A couple of days ago, we saw a fresh listing on a popular hacking forum that claimed to contain data from 500 million LinkedIn profiles. After an initial evaluation of the data, we figured that the seller is just attempting to scam people into buying publicly available data that was scraped from openly available online sources. Still, many websites reported on this listing, which came right after the Facebook data breach news, and so things got out of hand quickly.
LinkedIn was compelled to issue an official announcement about it, calling the listing just a compilation of aggregated data. The platform clarifies that no data breach has occurred and that no private member account data is included in the set. Of course, scraping data still constitutes a violation of LinkedIn’s terms of service, but stopping it remains highly complicated. This has occurred again many times in the past, with the most recent one taking place only a couple of months back.
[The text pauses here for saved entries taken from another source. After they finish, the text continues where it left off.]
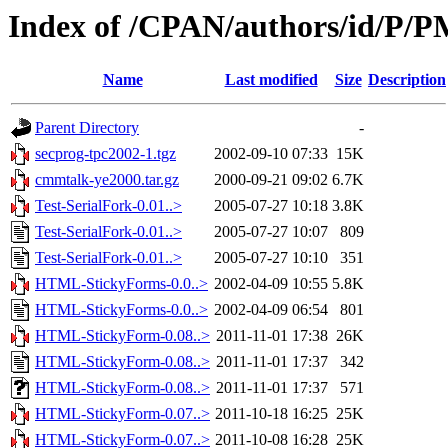
Index of /CPAN/authors/id/P
Name
Last modified
Size
Description
Parent Directory
-
secprog-tpc2002-1.tgz
2002-09-10 07:33
15K
cmmtalk-ye2000.tar.gz
2000-09-21 09:02
6.7K
Test-SerialFork-0.01..>
2005-07-27 10:18
3.8K
Test-SerialFork-0.01..>
2005-07-27 10:07
809
Test-SerialFork-0.01..>
2005-07-27 10:10
351
HTML-StickyForms-0.0..>
2002-04-09 10:55
5.8K
HTML-StickyForms-0.0..>
2002-04-09 06:54
801
HTML-StickyForm-0.08..>
2011-11-01 17:38
26K
HTML-StickyForm-0.08..>
2011-11-01 17:37
342
HTML-StickyForm-0.08..>
2011-11-01 17:37
571
HTML-StickyForm-0.07..>
2011-10-18 16:25
25K
HTML-StickyForm-0.07..>
2011-10-08 16:28
25K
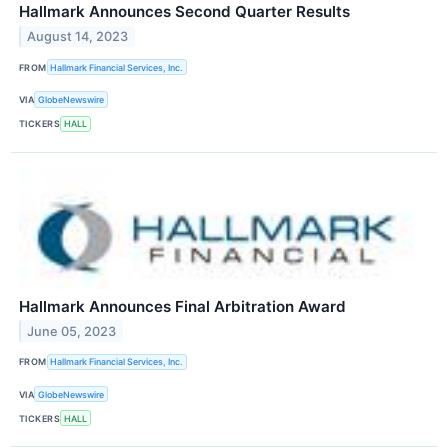
Hallmark Announces Second Quarter Results
August 14, 2023
FROM
Hallmark Financial Services, Inc.
VIA
GlobeNewswire
TICKERS
HALL
Hallmark Announces Final Arbitration Award
June 05, 2023
FROM
Hallmark Financial Services, Inc.
VIA
GlobeNewswire
TICKERS
HALL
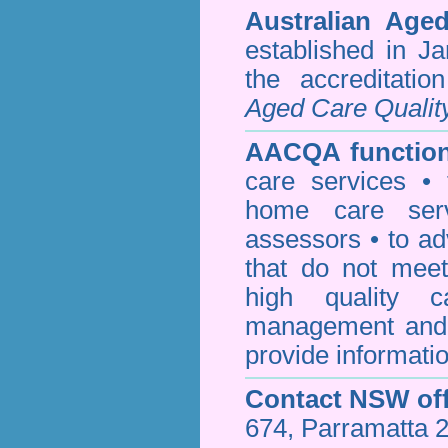
Australian Age
established in J
the accreditati
Aged Care Qualit
AACQA function
care services • 
home care serv
assessors • to ad
that do not mee
high quality c
management and 
provide informatio
Contact NSW off
674, Parramatta 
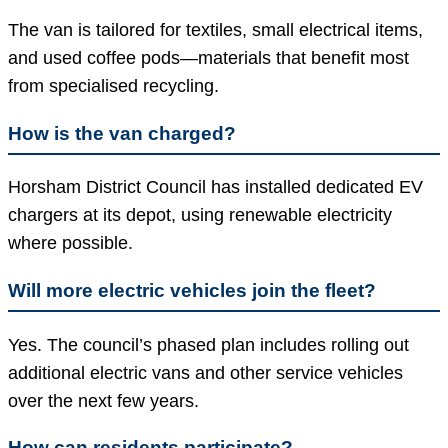
The van is tailored for textiles, small electrical items,
and used coffee pods—materials that benefit most
from specialised recycling.
How is the van charged?
Horsham District Council has installed dedicated EV
chargers at its depot, using renewable electricity
where possible.
Will more electric vehicles join the fleet?
Yes. The council’s phased plan includes rolling out
additional electric vans and other service vehicles
over the next few years.
How can residents participate?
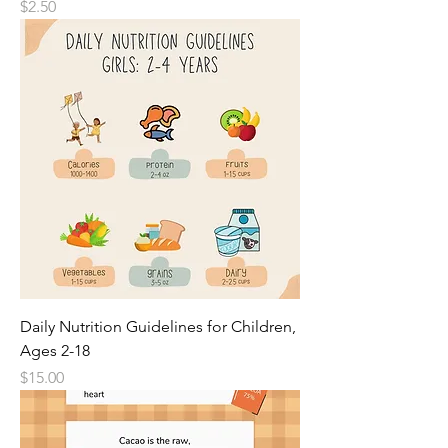
Price
$2.50
Daily Nutrition Guidelines for Children,
Ages 2-18
Price
$15.00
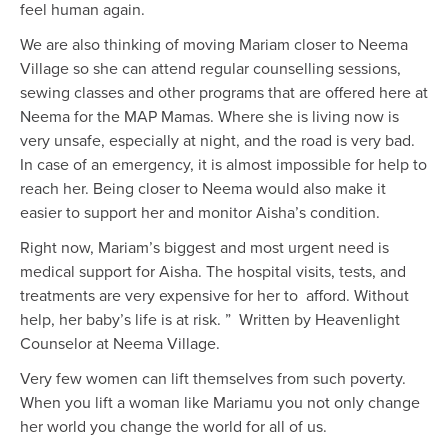
feel human again.
We are also thinking of moving Mariam closer to Neema
Village so she can attend regular counselling sessions,
sewing classes and other programs that are offered here at
Neema for the MAP Mamas. Where she is living now is
very unsafe, especially at night, and the road is very bad.
In case of an emergency, it is almost impossible for help to
reach her. Being closer to Neema would also make it
easier to support her and monitor Aisha’s condition.
Right now, Mariam’s biggest and most urgent need is
medical support for Aisha. The hospital visits, tests, and
treatments are very expensive for her to afford. Without
help, her baby’s life is at risk. ” Written by Heavenlight
Counselor at Neema Village.
Very few women can lift themselves from such poverty.
When you lift a woman like Mariamu you not only change
her world you change the world for all of us.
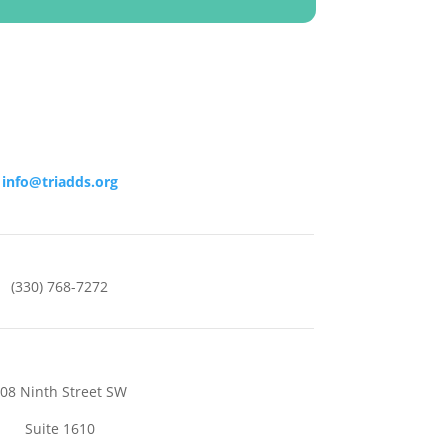
info@triadds.org
(330) 768-7272
08 Ninth Street SW
Suite 1610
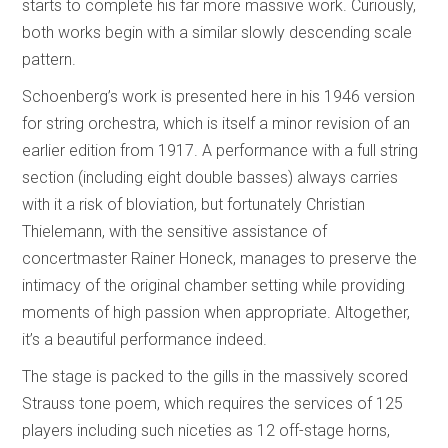
starts to complete his far more massive work. Curiously,
both works begin with a similar slowly descending scale
pattern.
Schoenberg’s work is presented here in his 1946 version
for string orchestra, which is itself a minor revision of an
earlier edition from 1917. A performance with a full string
section (including eight double basses) always carries
with it a risk of bloviation, but fortunately Christian
Thielemann, with the sensitive assistance of
concertmaster Rainer Honeck, manages to preserve the
intimacy of the original chamber setting while providing
moments of high passion when appropriate. Altogether,
it’s a beautiful performance indeed.
The stage is packed to the gills in the massively scored
Strauss tone poem, which requires the services of 125
players including such niceties as 12 off-stage horns,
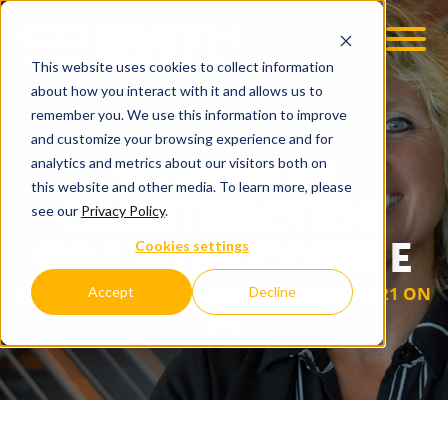
This website uses cookies to collect information
about how you interact with it and allows us to
remember you. We use this information to improve
and customize your browsing experience and for
WOMEN IN
analytics and metrics about our visitors both on
this website and other media. To learn more, please
CONSTRUCTION
see our
Privacy Policy
.
Q&A WITH CONNIE
Cookies settings
CONNIE COON TALKS ABOUT #WICWEEK2021 ON
Accept
Decline
KFIZ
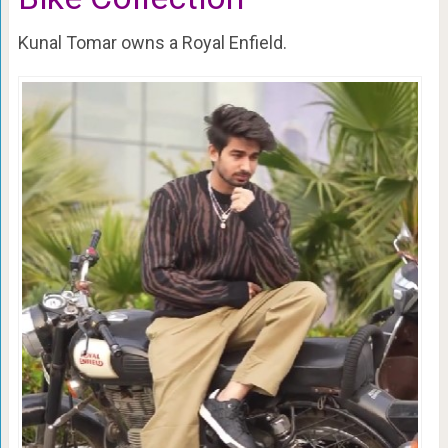
Kunal Tomar owns a Royal Enfield.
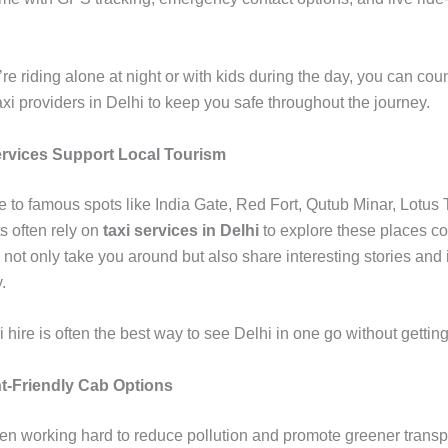
e riding alone at night or with kids during the day, you can cou
axi providers in Delhi to keep you safe throughout the journey.
rvices Support Local Tourism
e to famous spots like India Gate, Red Fort, Qutub Minar, Lotus
s often rely on
taxi services in Delhi
to explore these places co
 not only take you around but also share interesting stories and 
.
xi hire is often the best way to see Delhi in one go without getting 
-Friendly Cab Options
en working hard to reduce pollution and promote greener transpo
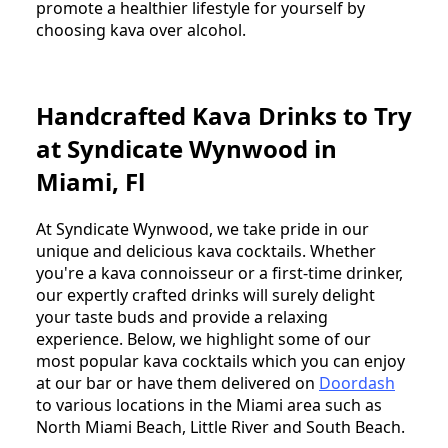
promote a healthier lifestyle for yourself by
choosing kava over alcohol.
Handcrafted Kava Drinks to Try
at Syndicate Wynwood in
Miami, Fl
At Syndicate Wynwood, we take pride in our
unique and delicious kava cocktails. Whether
you're a kava connoisseur or a first-time drinker,
our expertly crafted drinks will surely delight
your taste buds and provide a relaxing
experience. Below, we highlight some of our
most popular kava cocktails which you can enjoy
at our bar or have them delivered on
Doordash
to various locations in the Miami area such as
North Miami Beach, Little River and South Beach.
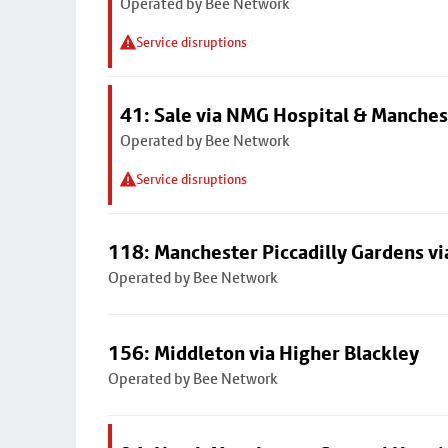
Operated by Bee Network
Service disruptions
41: Sale via NMG Hospital & Manches
Operated by Bee Network
Service disruptions
118: Manchester Piccadilly Gardens v
Operated by Bee Network
156: Middleton via Higher Blackley
Operated by Bee Network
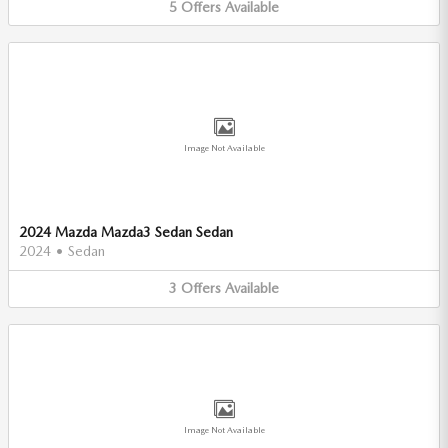
5
Offers
Available
Image Not Available
2024 Mazda Mazda3 Sedan Sedan
2024
•
Sedan
3
Offers
Available
Image Not Available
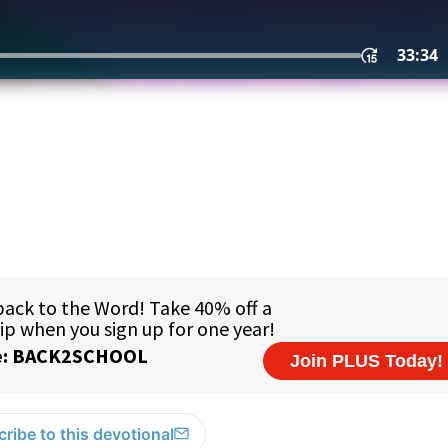
ribe to this devotional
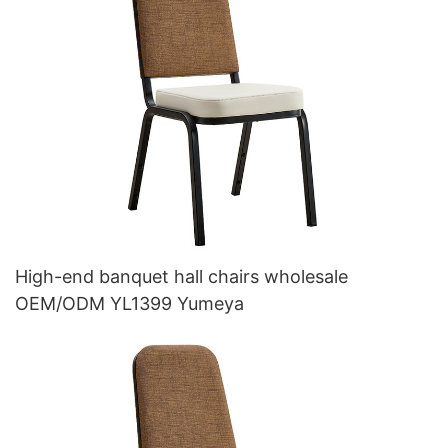
High-end banquet hall chairs wholesale
OEM/ODM YL1399 Yumeya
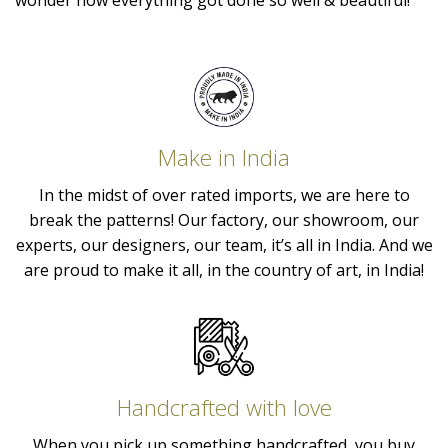
wonder how everything got done so well & beautiful!
Make in India
In the midst of over rated imports, we are here to
break the patterns! Our factory, our showroom, our
experts, our designers, our team, it’s all in India. And we
are proud to make it all, in the country of art, in India!
Handcrafted with love
When you pick up something handcrafted, you buy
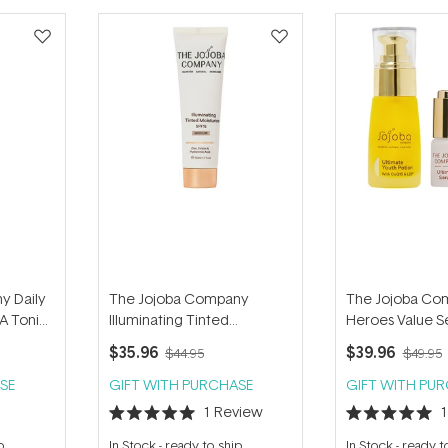
y Daily
The Jojoba Company
The Jojoba Co
A Tonic
Illuminating Tinted
Heroes Value S
Moisturiser SPF15 - Medium
$35.96
$39.96
$44.95
$49.95
50ml
SE
GIFT WITH PURCHASE
GIFT WITH PU
1
Review
Rated
Rated
5.0
5.0
p
In Stock
-
ready to ship
In Stock
-
ready t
And to top it all, the Italian data protection authority (GPDP) has also announced that they’re launching an investigation against LinkedIn to figure out if there was a data breach incident that resulted in the dissemination of user data, including IDs, full names, email addresses, telephone numbers, connections to other LinkedIn profiles and those of other social media, professional titles, and other work information entered in their profiles by users.
If that tells us something is that even scammers selling bogus data sets on hacking forums have the power to cause serious trouble to online entities like LinkedIn, not just get people’s money for no good reason. Of course, we’re not saying that these compilations of data are worthless or useless.
Those who buy them can use the information for phishing, scamming, spamming, or even SIM swapping. Still, all of this data was already made publicly available by the users themselves, so it’s by no means anything new or secret.
LinkedIn and other platforms that hold troves of data have some safeguards in place to prevent bot aggregators from scraping data, but obviously, these measures aren’t as effective as they need to be. From a practical perspective, it is a complicated procedure that has both parties constantly evolving their methods.